My code is as follows (using v3 branch) where data is my QCed pyCistopic object:

topic_region_ = data.selected_model.topic_region.to_numpy(dtype=np.float32)
cell_topic_ = data.selected_model.cell_topic.to_numpy(dtype=np.float32)
regions = data.selected_model.topic_region.index.tolist()
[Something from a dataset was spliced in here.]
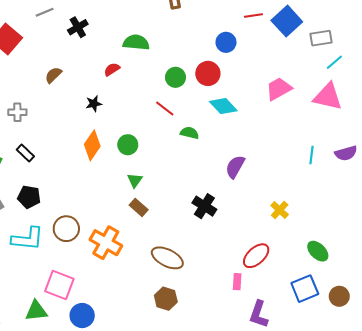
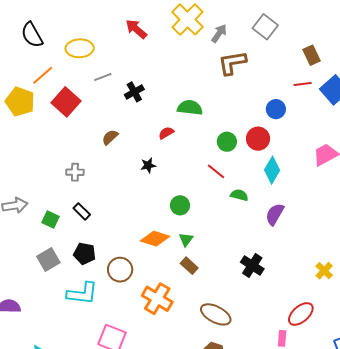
cyan diamond: (223, 106) -> (272, 170), turned 72
orange diamond: (92, 145) -> (155, 239), moved, turned 72
purple semicircle: (235, 167) -> (275, 214), moved
brown circle: (66, 229) -> (120, 270), moved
from pycisTopic.cistopic_class import *
from pycisTopic.diff_features import *
## Get mean and dispersion of normalized imputed accessibility per region.
(region_names_to_keep,
per_region_means_on_normalized_imputed_acc,
per_region_dispersions_on_normalized_imputed_acc,) = calculate_per_region_mean_and_dispersion_on_normalized_imputed_acc(
          region_topic=topic_region_,
          cell_topic=cell_topic_,
          region_names=regions,
          scale_factor1 = 10**6,
          scale_factor2 = 10**4,
          regions_chunk_size=20000,)

## Find highly variable features.
var_regions = find_highly_variable_regions(
          regions=region_names_to_keep,
          per_region_means_on_normalized_imputed_acc=per_region_means_on_normalized_imputed_acc,
          per_region_dispersions_on_normalized_imputed_acc=per_region_dispersions_on_normalized_imputed_acc,
          min_disp = 0.05,
          min_mean = 0.0125,
          max_disp = float("inf"),
          max_mean = 3,
          n_bins = 20,
          n_top_features = None,
          plot = True,)

## Optional: save regions
pd.DataFrame(var_regions, columns=["regions"]).to_csv(f"{out_dir}/variable_regions.csv", index=False)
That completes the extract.